Outside Egypt itself, the British Museum is as good a place as any to trace their evolution: how, for millennia, temples were raised in their honour, and rituals performed. What happened to them, though, that eventually they came to fade and be forgotten? A new exhibition at the museum, Egypt: faith after the pharaohs, explores this momentous question. Certainly, as the show makes clear, the extinction of native rule in Egypt did not spell the immediate death of her ancestral gods. Instead, under first the Persians, then the Greeks, and finally the Romans, they endured as they had ever done, seemingly immortal. Whether in their temples or painted on the walls of tombs, the same portraits were reproduced century after century: of Isis, the divine mother feeding Horus, her baby son, or of Horus himself, grown to manhood and sporting the head of a hawk, or of Anubis, jackal-featured protector of the dead.
Not only did Egypt’s conquerors make sure to parade their respect for the country’s gods, but they added to its pantheon. The greatest temple in Alexandria, a city founded on the Mediterranean by a Macedonian king, was raised in honour of Serapis, a deity who combined a thoroughly Greek beard and robe with a primordially Egyptian lineage. Artificially multicultural he may have been — but the popularity of his cult, still going strong centuries after Egypt’s absorption into the Roman Empire, potently demonstrated just how fecund the country remained as a womb of gods.

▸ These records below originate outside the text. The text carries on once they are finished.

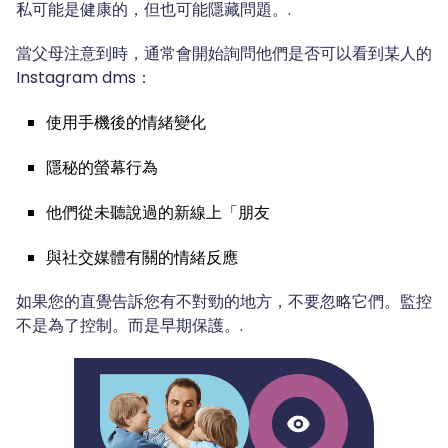
私可能是健康的，但也可能隱藏問題。.
當父母注意到時，通常會開始詢問他們是否可以看到某人的
Instagram dms：
使用手機後的情緒變化
隱秘的螢幕行為
他們從未聽說過的新線上「朋友
與社交媒體有關的情緒反應
如果您的直覺告訴您有不對勁的地方，不要忽略它們。監控
不是為了控制。而是早期保護。.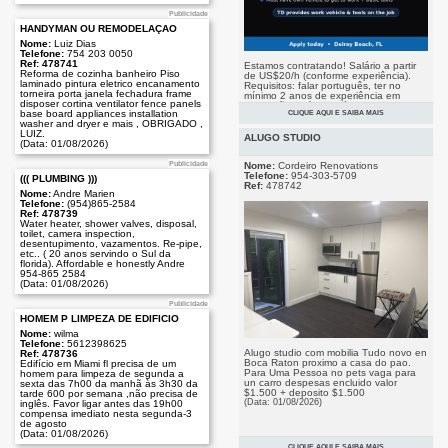
Publicidade
HANDYMAN OU REMODELAÇÃO
Nome:
Luiz Dias
Telefone:
754 203 0050
Ref: 478741
Estamos contratando! Salário a partir
Reforma de cozinha banheiro Piso
de US$20/h (conforme experiência).
laminado pintura eletrico encanamento
Requisitos: falar português, ter no
torneira porta janela fechadura frame
mínimo 2 anos de experiência em
disposer cortina ventilator fence panels
instalação, veículo próprio e
base board appliances installation
CLIQUE AQUI E SAIBA MAIS
ferramentas básicas. Envie seu
washer and dryer e mais , OBRIGADO ,
Publicidade
currículo para contact@tdhomes.com.
LUIZ.
(Data: 03/08/2026)
ALUGO STUDIO
(Data: 01/08/2026)
Nome:
Cordeiro Renovations
Publicidade
Telefone:
954-303-5709
((( PLUMBING )))
Ref:
478742
Nome:
Andre Marien
Telefone:
(954)865-2584
Ref: 478739
Water heater, shower valves, disposal,
toilet, camera inspection,
desentupimento, vazamentos. Re-pipe,
etc.. ( 20 anos servindo o Sul da
florida). Affordable e honestly Andre
954-865 2584
(Data: 01/08/2026)
Publicidade
HOMEM P LIMPEZA DE EDIFÍCIO
Nome:
wilma
Telefone:
5612398625
Alugo studio com mobilia Tudo novo en
Ref: 478736
Boca Raton proximo a casa do pao.
Edifício em Miami fl precisa de um
Para Uma Pessoa no pets vaga para
homem para limpeza de segunda a
un carro despesas encluido valor
sexta das 7h00 da manhã às 3h30 da
$1.500 + deposito $1.500
tarde 600 por semana ,não precisa de
(Data: 01/08/2026)
inglês. Favor ligar antes das 19h00
compensa imediato nesta segunda-3
de agosto
(Data: 01/08/2026)
CLIQUE AQUI E SAIBA MAIS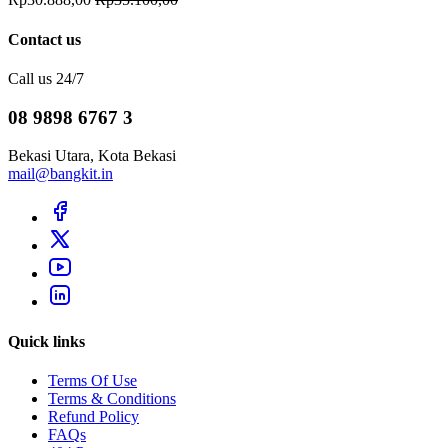
Contact us
Call us 24/7
08 9898 6767 3
Bekasi Utara, Kota Bekasi
mail@bangkit.in
Quick links
Terms Of Use
Terms & Conditions
Refund Policy
FAQs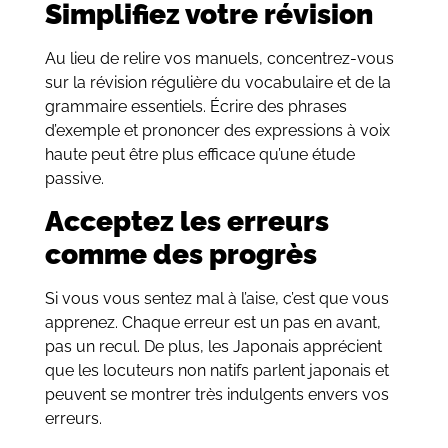
Simplifiez votre révision
Au lieu de relire vos manuels, concentrez-vous
sur la révision régulière du vocabulaire et de la
grammaire essentiels. Écrire des phrases
d’exemple et prononcer des expressions à voix
haute peut être plus efficace qu’une étude
passive.
Acceptez les erreurs
comme des progrès
Si vous vous sentez mal à l’aise, c’est que vous
apprenez. Chaque erreur est un pas en avant,
pas un recul. De plus, les Japonais apprécient
que les locuteurs non natifs parlent japonais et
peuvent se montrer très indulgents envers vos
erreurs.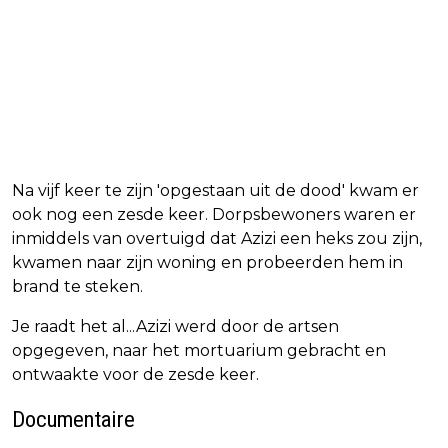
Na vijf keer te zijn 'opgestaan uit de dood' kwam er
ook nog een zesde keer. Dorpsbewoners waren er
inmiddels van overtuigd dat Azizi een heks zou zijn,
kwamen naar zijn woning en probeerden hem in
brand te steken.
Je raadt het al...Azizi werd door de artsen
opgegeven, naar het mortuarium gebracht en
ontwaakte voor de zesde keer.
Documentaire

Already, though, his doom was brewing. ‘On all the gods of Egypt I will execute judgment: I am the LORD.’ To the Jews, redemption from bondage to Pharaoh constituted the founding myth of their very identity, and the god who had supposedly brought it about was enshrined by them as one who ruled supreme, omnipotent and alone. Nevertheless, that had not prevented large numbers of them from settling in the land of their former servitude, and in Alexandria particularly. There, they existed in highly ambivalent relation to their pagan neighbours: translating the Bible into Greek, but also periodically engaging in the mob violence for which the city was notorious. Indeed, so prone was Alexandria to sectarian rioting that on occasion even Caesars were obliged to intervene. ‘I urge you all, Jews and Greeks alike, to stop this ruinous and obstinate hatred you have for each other.’ So wrote the Emperor Claudius in AD 41, in a tone of evident exasperation.
To this combustible mix, the emergence of Christianity added a further element. The Church Fathers of Egypt were celebrated for the sophistication of their theology, and their followers — the Copts, as they would come to be called — for the histrionic quality of their devotion to Christ. The conversion of Constantine to Christianity, which for the first time placed Egypt under a ruler who disavowed the country’s traditional gods, spelt ultimate ruin for their cults. In 391, a mob of Christians stormed the great temple of Serapis. Its 750-year-old cult statue was hacked to pieces, its scrolls destroyed, and its various buildings either converted into churches or left as mouldering shells. Alexandria, once the intellectual powerhouse of paganism, was reconsecrated as something new: as ‘the most glorious and Christ-loving city of the Alexandrians’.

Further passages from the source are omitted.